EXERCISE OBJECTIVE - Copy every line in the records below that contains the word "присоединенные".

[Stored data entries]
——

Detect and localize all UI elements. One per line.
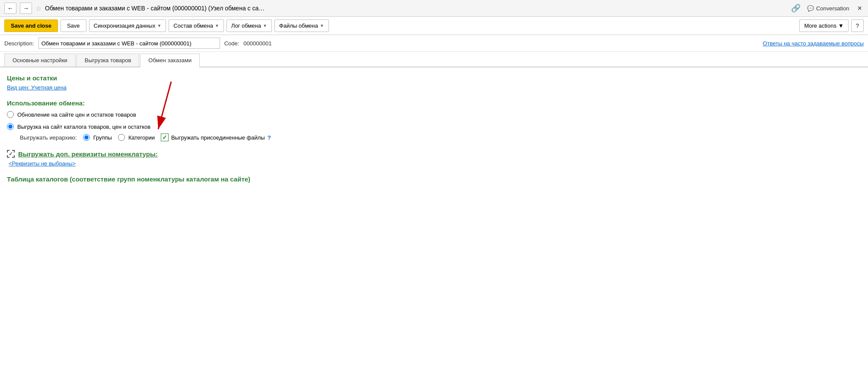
more-actions-button[interactable]: More actions ▼ xyxy=(799,19,848,32)
radio-groups[interactable] xyxy=(83,134,90,141)
radio-item-catalog-wrapper: Выгрузка на сайт каталога товаров, цен и… xyxy=(7,123,861,141)
attached-files-label: Выгружать присоединенные файлы xyxy=(171,134,265,141)
prices-section-title: Цены и остатки xyxy=(7,74,861,82)
conversation-button[interactable]: 💬 Conversation xyxy=(805,4,852,13)
prices-section: Цены и остатки Вид цен: Учетная цена xyxy=(7,74,861,91)
conversation-icon: 💬 xyxy=(807,5,814,12)
files-label: Файлы обмена xyxy=(279,22,318,29)
title-actions: 🔗 💬 Conversation × xyxy=(791,3,864,13)
log-dropdown-arrow: ▼ xyxy=(263,23,267,28)
catalog-table-title: Таблица каталогов (соответствие групп но… xyxy=(7,175,861,183)
extra-requisites-checkbox[interactable]: ✓ xyxy=(7,150,15,158)
composition-dropdown-arrow: ▼ xyxy=(215,23,219,28)
faq-link[interactable]: Ответы на часто задаваемые вопросы xyxy=(763,40,864,47)
more-actions-dropdown-arrow: ▼ xyxy=(838,22,844,29)
composition-label: Состав обмена xyxy=(173,22,213,29)
log-button[interactable]: Лог обмена ▼ xyxy=(227,19,272,32)
extra-requisites-checkmark: ✓ xyxy=(9,151,13,157)
price-type-link[interactable]: Вид цен: Учетная цена xyxy=(7,84,67,91)
tab-product-export[interactable]: Выгрузка товаров xyxy=(77,54,140,67)
sync-button[interactable]: Синхронизация данных ▼ xyxy=(89,19,166,32)
help-button[interactable]: ? xyxy=(851,19,864,32)
forward-button[interactable]: → xyxy=(20,3,32,14)
favorite-icon[interactable]: ☆ xyxy=(35,4,41,13)
description-bar: Description: Code: 000000001 Ответы на ч… xyxy=(0,35,868,52)
composition-button[interactable]: Состав обмена ▼ xyxy=(169,19,224,32)
usage-radio-group: Обновление на сайте цен и остатков товар… xyxy=(7,111,861,141)
description-label: Description: xyxy=(4,40,34,47)
back-button[interactable]: ← xyxy=(4,3,16,14)
tabs: Основные настройки Выгрузка товаров Обме… xyxy=(0,54,868,67)
conversation-label: Conversation xyxy=(816,5,849,12)
radio-item-catalog: Выгрузка на сайт каталога товаров, цен и… xyxy=(7,123,861,130)
radio-categories-item: Категории xyxy=(118,134,155,141)
radio-groups-item: Группы xyxy=(83,134,112,141)
log-label: Лог обмена xyxy=(231,22,261,29)
attached-files-checkbox[interactable]: ✓ xyxy=(161,134,169,141)
usage-section: Использование обмена: Обновление на сайт… xyxy=(7,99,861,141)
close-button[interactable]: × xyxy=(855,4,864,13)
sync-label: Синхронизация данных xyxy=(94,22,156,29)
more-actions-label: More actions xyxy=(804,22,836,29)
radio-categories-label: Категории xyxy=(128,134,155,141)
sub-options-wrapper: Выгружать иерархию: Группы Категории ✓ xyxy=(7,134,861,141)
sub-options: Выгружать иерархию: Группы Категории ✓ xyxy=(20,134,861,141)
code-value: 000000001 xyxy=(243,40,271,47)
save-button[interactable]: Save xyxy=(61,19,86,32)
files-button[interactable]: Файлы обмена ▼ xyxy=(274,19,329,32)
code-label: Code: xyxy=(224,40,239,47)
attached-files-item: ✓ Выгружать присоединенные файлы ? xyxy=(161,134,271,141)
checkmark-icon: ✓ xyxy=(162,134,167,141)
toolbar: Save and close Save Синхронизация данных… xyxy=(0,17,868,35)
usage-section-title: Использование обмена: xyxy=(7,99,861,107)
attached-files-help[interactable]: ? xyxy=(268,134,271,141)
extra-requisites-label[interactable]: Выгружать доп. реквизиты номенклатуры: xyxy=(18,150,158,158)
radio-catalog[interactable] xyxy=(7,123,14,130)
requisites-link-wrapper: <Реквизиты не выбраны> xyxy=(9,160,861,167)
extra-requisites-section: ✓ Выгружать доп. реквизиты номенклатуры: xyxy=(7,150,861,158)
tab-order-exchange[interactable]: Обмен заказами xyxy=(140,54,200,67)
radio-categories[interactable] xyxy=(118,134,125,141)
files-dropdown-arrow: ▼ xyxy=(320,23,324,28)
title-bar: ← → ☆ Обмен товарами и заказами с WEB - … xyxy=(0,0,868,17)
radio-catalog-label: Выгрузка на сайт каталога товаров, цен и… xyxy=(17,124,150,130)
radio-item-prices: Обновление на сайте цен и остатков товар… xyxy=(7,111,861,118)
radio-groups-label: Группы xyxy=(93,134,112,141)
requisites-link[interactable]: <Реквизиты не выбраны> xyxy=(9,160,76,167)
sync-dropdown-arrow: ▼ xyxy=(157,23,161,28)
radio-prices[interactable] xyxy=(7,111,14,118)
tab-basic-settings[interactable]: Основные настройки xyxy=(4,54,76,67)
hierarchy-label: Выгружать иерархию: xyxy=(20,134,77,141)
radio-prices-label: Обновление на сайте цен и остатков товар… xyxy=(17,111,136,118)
save-and-close-button[interactable]: Save and close xyxy=(4,19,58,32)
link-icon[interactable]: 🔗 xyxy=(791,3,801,13)
description-input[interactable] xyxy=(38,38,220,49)
content-area: Цены и остатки Вид цен: Учетная цена Исп… xyxy=(0,67,868,190)
page-title: Обмен товарами и заказами с WEB - сайтом… xyxy=(45,5,788,12)
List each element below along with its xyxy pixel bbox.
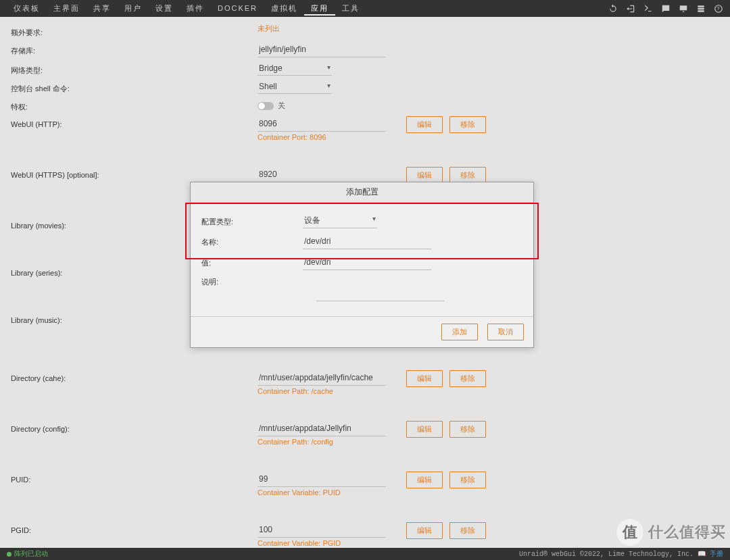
- edit-button-puid[interactable]: 编辑: [406, 472, 443, 488]
- label-pgid: PGID:: [11, 522, 258, 534]
- label-directory-config: Directory (config):: [11, 421, 258, 433]
- remove-button-webui-http[interactable]: 移除: [449, 116, 486, 133]
- edit-button-webui-http[interactable]: 编辑: [406, 116, 443, 133]
- watermark-icon: 值: [616, 518, 644, 546]
- modal-title: 添加配置: [191, 182, 533, 203]
- edit-button-pgid[interactable]: 编辑: [406, 522, 443, 539]
- label-network-type: 网络类型:: [11, 61, 258, 76]
- feedback-icon[interactable]: [661, 4, 671, 14]
- nav-shares[interactable]: 共享: [87, 0, 118, 17]
- modal-cancel-button[interactable]: 取消: [487, 324, 524, 340]
- input-webui-https[interactable]: [258, 167, 386, 182]
- label-directory-cache: Directory (cahe):: [11, 370, 258, 382]
- input-directory-config[interactable]: [258, 421, 386, 436]
- modal-select-type[interactable]: 设备: [303, 213, 377, 228]
- nav-plugins[interactable]: 插件: [180, 0, 211, 17]
- book-icon: 📖: [698, 551, 706, 558]
- modal-label-name: 名称:: [201, 236, 303, 247]
- sub-puid: Container Variable: PUID: [258, 488, 386, 497]
- nav-apps[interactable]: 应用: [304, 0, 335, 16]
- sync-icon[interactable]: [608, 4, 618, 14]
- nav-settings[interactable]: 设置: [149, 0, 180, 17]
- remove-button-pgid[interactable]: 移除: [449, 522, 486, 539]
- modal-label-value: 值:: [201, 257, 303, 268]
- footer-copyright: Unraid® webGui ©2022, Lime Technology, I…: [519, 551, 694, 558]
- modal-label-desc: 说明:: [201, 276, 303, 287]
- label-extra-req: 额外要求:: [11, 24, 258, 38]
- input-puid[interactable]: [258, 472, 386, 487]
- modal-label-type: 配置类型:: [201, 215, 303, 227]
- footer-right: Unraid® webGui ©2022, Lime Technology, I…: [519, 549, 723, 559]
- input-repository[interactable]: [258, 42, 386, 57]
- label-webui-http: WebUI (HTTP):: [11, 116, 258, 128]
- nav-main[interactable]: 主界面: [47, 0, 87, 17]
- select-network-type[interactable]: Bridge: [258, 61, 332, 76]
- modal-input-value[interactable]: [303, 255, 431, 270]
- monitor-icon[interactable]: [679, 4, 688, 14]
- nav-tools[interactable]: 工具: [335, 0, 366, 17]
- label-repository: 存储库:: [11, 42, 258, 56]
- terminal-icon[interactable]: [643, 4, 653, 14]
- footer-manual-link[interactable]: 手册: [710, 551, 723, 558]
- edit-button-dir-cache[interactable]: 编辑: [406, 370, 443, 387]
- highlight-box: [185, 203, 539, 259]
- watermark: 值 什么值得买: [616, 518, 726, 546]
- toggle-privileged[interactable]: [258, 102, 274, 110]
- nav-docker[interactable]: DOCKER: [211, 0, 264, 17]
- select-shell[interactable]: Shell: [258, 80, 332, 94]
- watermark-text: 什么值得买: [648, 522, 726, 542]
- nav-users[interactable]: 用户: [118, 0, 149, 17]
- sub-pgid: Container Variable: PGID: [258, 539, 386, 547]
- sub-directory-cache: Container Path: /cache: [258, 387, 386, 395]
- modal-add-button[interactable]: 添加: [441, 324, 478, 340]
- nav-items: 仪表板 主界面 共享 用户 设置 插件 DOCKER 虚拟机 应用 工具: [7, 0, 366, 17]
- label-shell: 控制台 shell 命令:: [11, 80, 258, 94]
- remove-button-dir-cache[interactable]: 移除: [449, 370, 486, 387]
- info-icon[interactable]: [696, 4, 706, 14]
- remove-button-puid[interactable]: 移除: [449, 472, 486, 488]
- svg-text:?: ?: [716, 6, 720, 11]
- sub-webui-http: Container Port: 8096: [258, 133, 386, 141]
- top-nav: 仪表板 主界面 共享 用户 设置 插件 DOCKER 虚拟机 应用 工具 ?: [0, 0, 730, 17]
- label-webui-https: WebUI (HTTPS) [optional]:: [11, 167, 258, 179]
- modal-input-name[interactable]: [303, 234, 431, 249]
- input-webui-http[interactable]: [258, 116, 386, 132]
- sub-directory-config: Container Path: /config: [258, 438, 386, 446]
- remove-button-dir-config[interactable]: 移除: [449, 421, 486, 438]
- nav-vms[interactable]: 虚拟机: [264, 0, 304, 17]
- label-puid: PUID:: [11, 472, 258, 484]
- logout-icon[interactable]: [626, 4, 635, 14]
- value-extra-req[interactable]: 未列出: [258, 24, 280, 32]
- nav-right-icons: ?: [608, 4, 723, 14]
- footer-bar: 阵列已启动 Unraid® webGui ©2022, Lime Technol…: [0, 548, 730, 560]
- input-directory-cache[interactable]: [258, 370, 386, 386]
- input-pgid[interactable]: [258, 522, 386, 538]
- toggle-privileged-state: 关: [278, 101, 285, 111]
- modal-add-config: 添加配置 配置类型: 设备 名称: 值: 说明: 添加 取消: [190, 182, 534, 348]
- help-icon[interactable]: ?: [714, 4, 723, 14]
- label-privileged: 特权:: [11, 98, 258, 112]
- footer-array-status-label: 阵列已启动: [14, 549, 48, 559]
- footer-array-status: 阵列已启动: [7, 549, 48, 559]
- status-dot-icon: [7, 552, 11, 557]
- nav-dashboard[interactable]: 仪表板: [7, 0, 47, 17]
- edit-button-dir-config[interactable]: 编辑: [406, 421, 443, 438]
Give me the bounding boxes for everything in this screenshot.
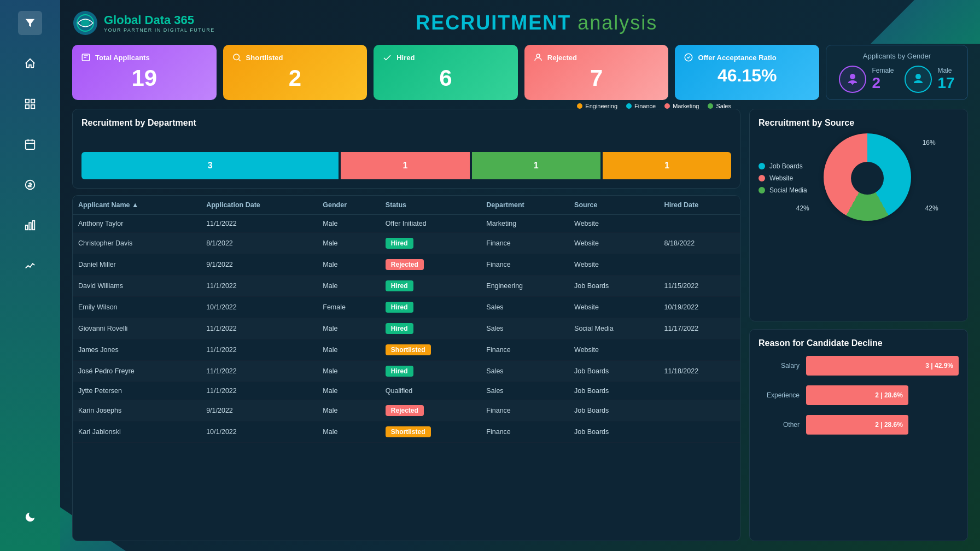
cell-status: Offer Initiated	[380, 215, 481, 233]
cell-hired-date: 8/18/2022	[659, 233, 740, 254]
left-panel: Recruitment by Department Engineering Fi…	[72, 109, 740, 541]
gender-title: Applicants by Gender	[835, 52, 959, 60]
male-avatar	[905, 66, 932, 93]
table-row[interactable]: José Pedro Freyre 11/1/2022 Male Hired S…	[73, 361, 740, 382]
cell-source: Website	[569, 339, 659, 361]
kpi-total-applicants[interactable]: Total Applicants 19	[72, 45, 217, 100]
table-row[interactable]: David Williams 11/1/2022 Male Hired Engi…	[73, 276, 740, 297]
cell-source: Social Media	[569, 318, 659, 339]
kpi-shortlisted-label: Shortlisted	[246, 54, 283, 62]
cell-gender: Male	[317, 254, 380, 276]
cell-source: Job Boards	[569, 421, 659, 443]
source-chart-card: Recruitment by Source Job Boards Website	[749, 109, 968, 321]
kpi-offer[interactable]: Offer Acceptance Ratio 46.15%	[675, 45, 819, 100]
cell-dept: Finance	[481, 339, 569, 361]
cell-name: David Williams	[73, 276, 201, 297]
decline-chart-card: Reason for Candidate Decline Salary 3 | …	[749, 329, 968, 542]
cell-source: Website	[569, 215, 659, 233]
female-icon	[846, 73, 859, 86]
bottom-section: Recruitment by Department Engineering Fi…	[72, 109, 968, 541]
cell-dept: Engineering	[481, 276, 569, 297]
engineering-label: Engineering	[585, 103, 617, 109]
cell-gender: Male	[317, 400, 380, 421]
kpi-hired[interactable]: Hired 6	[374, 45, 518, 100]
table-row[interactable]: Karin Josephs 9/1/2022 Male Rejected Fin…	[73, 400, 740, 421]
dept-chart-card: Recruitment by Department Engineering Fi…	[72, 109, 740, 189]
table-row[interactable]: Anthony Taylor 11/1/2022 Male Offer Init…	[73, 215, 740, 233]
kpi-rejected-label: Rejected	[547, 54, 577, 62]
cell-dept: Sales	[481, 382, 569, 400]
cell-hired-date	[659, 254, 740, 276]
marketing-dot	[664, 103, 670, 109]
sidebar-item-home[interactable]	[18, 51, 42, 75]
source-legend: Job Boards Website Social Media	[759, 162, 807, 194]
legend-finance: Finance	[626, 103, 656, 109]
cell-status: Shortlisted	[380, 339, 481, 361]
cell-name: James Jones	[73, 339, 201, 361]
cell-name: José Pedro Freyre	[73, 361, 201, 382]
cell-status: Rejected	[380, 400, 481, 421]
cell-hired-date: 11/18/2022	[659, 361, 740, 382]
decline-other-value: 2 | 28.6%	[875, 421, 903, 429]
table-scroll[interactable]: Applicant Name ▲ Application Date Gender…	[73, 196, 740, 541]
cell-hired-date	[659, 382, 740, 400]
social-media-dot	[759, 187, 765, 194]
kpi-total-header: Total Applicants	[81, 52, 208, 62]
dept-bar-sales: 1	[603, 152, 731, 179]
cell-gender: Male	[317, 421, 380, 443]
page-title: RECRUITMENT analysis	[226, 11, 848, 34]
sidebar-item-moon[interactable]	[18, 505, 42, 529]
svg-point-14	[536, 54, 540, 57]
kpi-total-value: 19	[81, 67, 208, 90]
sidebar-item-line-chart[interactable]	[18, 254, 42, 278]
cell-status: Qualified	[380, 382, 481, 400]
kpi-shortlisted[interactable]: Shortlisted 2	[223, 45, 368, 100]
table-row[interactable]: Giovanni Rovelli 11/1/2022 Male Hired Sa…	[73, 318, 740, 339]
hired-icon	[382, 52, 392, 62]
finance-dot	[626, 103, 632, 109]
kpi-shortlisted-value: 2	[232, 67, 359, 90]
applicants-icon	[81, 52, 91, 62]
sidebar-item-grid[interactable]	[18, 92, 42, 116]
table-row[interactable]: Emily Wilson 10/1/2022 Female Hired Sale…	[73, 297, 740, 318]
table-row[interactable]: Karl Jablonski 10/1/2022 Male Shortliste…	[73, 421, 740, 443]
offer-icon	[684, 52, 693, 62]
kpi-rejected-header: Rejected	[533, 52, 660, 62]
table-row[interactable]: Jytte Petersen 11/1/2022 Male Qualified …	[73, 382, 740, 400]
male-label: Male	[937, 67, 954, 74]
kpi-rejected[interactable]: Rejected 7	[524, 45, 669, 100]
cell-status: Shortlisted	[380, 421, 481, 443]
table-row[interactable]: Christopher Davis 8/1/2022 Male Hired Fi…	[73, 233, 740, 254]
cell-dept: Finance	[481, 400, 569, 421]
table-row[interactable]: Daniel Miller 9/1/2022 Male Rejected Fin…	[73, 254, 740, 276]
cell-hired-date	[659, 400, 740, 421]
cell-date: 8/1/2022	[201, 233, 317, 254]
cell-gender: Male	[317, 233, 380, 254]
sidebar-item-money[interactable]	[18, 173, 42, 197]
source-website: Website	[759, 174, 807, 182]
col-status: Status	[380, 196, 481, 215]
cell-dept: Sales	[481, 318, 569, 339]
logo-image	[72, 10, 98, 36]
cell-status: Hired	[380, 276, 481, 297]
cell-gender: Male	[317, 339, 380, 361]
cell-dept: Sales	[481, 361, 569, 382]
cell-status: Hired	[380, 297, 481, 318]
sidebar-item-bar-chart[interactable]	[18, 213, 42, 237]
main-content: Global Data 365 YOUR PARTNER IN DIGITAL …	[60, 0, 980, 551]
cell-hired-date	[659, 215, 740, 233]
decline-chart-title: Reason for Candidate Decline	[759, 338, 883, 348]
female-avatar	[839, 66, 866, 93]
cell-hired-date: 11/17/2022	[659, 318, 740, 339]
col-dept: Department	[481, 196, 569, 215]
sidebar-item-filter[interactable]	[18, 11, 42, 35]
cell-name: Emily Wilson	[73, 297, 201, 318]
cell-date: 11/1/2022	[201, 339, 317, 361]
decline-experience-value: 2 | 28.6%	[875, 391, 903, 399]
gender-card: Applicants by Gender Female 2	[826, 45, 968, 100]
cell-dept: Finance	[481, 421, 569, 443]
cell-gender: Male	[317, 361, 380, 382]
sidebar-item-calendar[interactable]	[18, 132, 42, 156]
table-row[interactable]: James Jones 11/1/2022 Male Shortlisted F…	[73, 339, 740, 361]
gender-female: Female 2	[839, 66, 894, 93]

——

ANSWER SECTION -
attached-files-label: Выгружать присоединенные файлы xyxy=(171,134,265,141)
attached-files-item: ✓ Выгружать присоединенные файлы ? xyxy=(161,134,271,141)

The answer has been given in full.